It’s just like clockwork. It begins about 2 p.m. on Christmas Day after the presents have been opened, the house has tissue and empty boxes strewn about and the family is kicking back and relaxing. My nose starts to itch. Not the kind of itch that you can scratch. This itch begins somewhere high up in the nostrils, and by now I should know the signal. My annual post-Christmas cold is about to begin.
This year I was prepared. I dashed madly up the stairs to find the new super-duper nasal spray that has been advertised on TV. According to the ad, just one sniff in each nostril and I’ll barely even know that I have a cold.
And it worked — sort of. The next day, although I felt crummy, my nose wasn’t congested or running like a faucet. I figured the fatigue was just the letdown after weeks of working at a maddening pace.
That was the day I noticed that my right thumb was throbbing. It wasn’t red or swollen; it just hurt when I moved it. Being left-handed, I figured I could do without it. I was wrong. It’s amazing how many times I needed it. I couldn’t make a fist or open a jar. So I decided I would tape it. I wrapped the base of my thumb, and although the pain never went away completely, the tape restricted movement.
That’s when I noticed a cold sore forming on my lower lip. I get these sores about four times a year. Unchecked, it can grow to the size of a dime. My lower lip puffs up, and I look like I’ve been punched in the mouth.
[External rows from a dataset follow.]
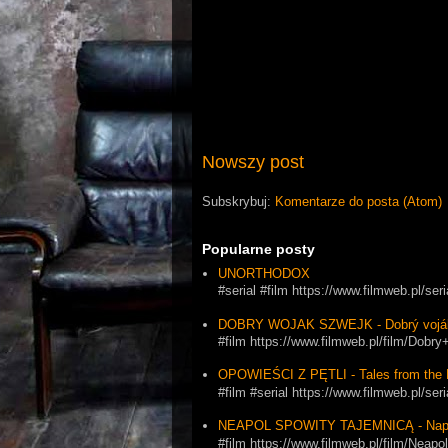
Nowszy post
Subskrybuj:
Komentarze do posta (Atom)
Popularne posty
UNORTHODOX
#serial #film https://www.filmweb.pl/se
DOBRY WOJAK SZWEJK - Dobrý vojá
#film https://www.filmweb.pl/film/Dob
OPOWIEŚCI Z PĘTLI - Tales from the 
#film #serial https://www.filmweb.pl
NEAPOL SPOWITY TAJEMNICĄ - Napol
#film https://www.filmweb.pl/film/Ne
In addition to the bulging lip, a gland located under my chin right in the middle of my throat swells and I look like I’ve swallowed a golf ball. Again I raced to my medicine cabinet and reached for another modern-day miracle — a tiny tube of cream (that costs almost $20) and dabbed the sore with the potion.
By New Year’s Day, the sore was gone and I had nary a sniffle, but the darn thumb refused to heal. My husband finally convinced me to seek medical attention, so I went to a physical therapist. He moved it back and forth, up and down (to see how much pain I could tolerate) and then announced that I had tendonitis. I asked how that was possible and he said it was probably from doing some repetitious movement — like, say, wrapping presents. Bingo! (See column on wrapping almost 200 gifts.) He told me to heat, then ice, the hand at least three times a day and gave me exercises to do at home. Within 10 days it was better, but I still relied on my trusty tape during the day. Note to readers: When you apply tape directly to bare skin for almost a month the tissue breaks down. The last time I pulled off the tape, about 12 layers of skin came off with it so I had to put a salve on the injured area and cover it with a large Band-Aid.
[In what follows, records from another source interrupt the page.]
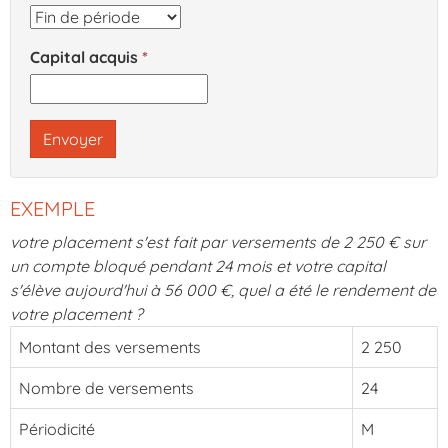
Capital acquis
Envoyer
EXEMPLE
votre placement s'est fait par versements de 2 250 € sur
un compte bloqué pendant 24 mois et votre capital
s'élève aujourd'hui à 56 000 €, quel a été le rendement de
votre placement ?
Montant des versements
2 250
Nombre de versements
24
Périodicité
M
That was the day my nose started itching again. This time I ignored the warning, thinking I just got over a cold and something about lightning not striking twice. By mid-morning, I knew that I had made a big mistake. The medicine that stopped the first cold explicitly says that it should be taken before the symptoms are in full bloom. By noon, I was so congested that I thought my head was going to explode yet, at the same time, my nose had a constant drip. I must have used a box of Kleenex that day. I told my husband to fix his own dinner (saltines and peanut butter), and I was in bed by 5 p.m.
The next day was worse. By then, the swelling had reached my sinuses and it felt like my face was in a vice grip. I stayed in bed that day and the next.
Then the cough began. I could hack for five minutes without stopping.
On the third night of my suffering, I got up to get a glass of water and somehow my foot got caught on the sheets and down I went. I would have fallen flat on my face had I not shielded the fall with my right hand. Yup! The fall reinjured the same hand that had just healed from the tendonitis. In addition, I had rug burns on my knee and elbow and also jammed my toe. (I can’t make this stuff up!)
I finally got antibiotics, which don’t agree with my intestinal tract, but at least most of my symptoms are gone.
Lately, when my kids call, they don’t greet me with, “How are you?” Instead they have a checklist.
“On the mend.”
“Still bruised, but at least I can wear a shoe.”
“Oh, that reminds me. I need to take my medicine.”
Thank goodness I opted to get the flu shot this year.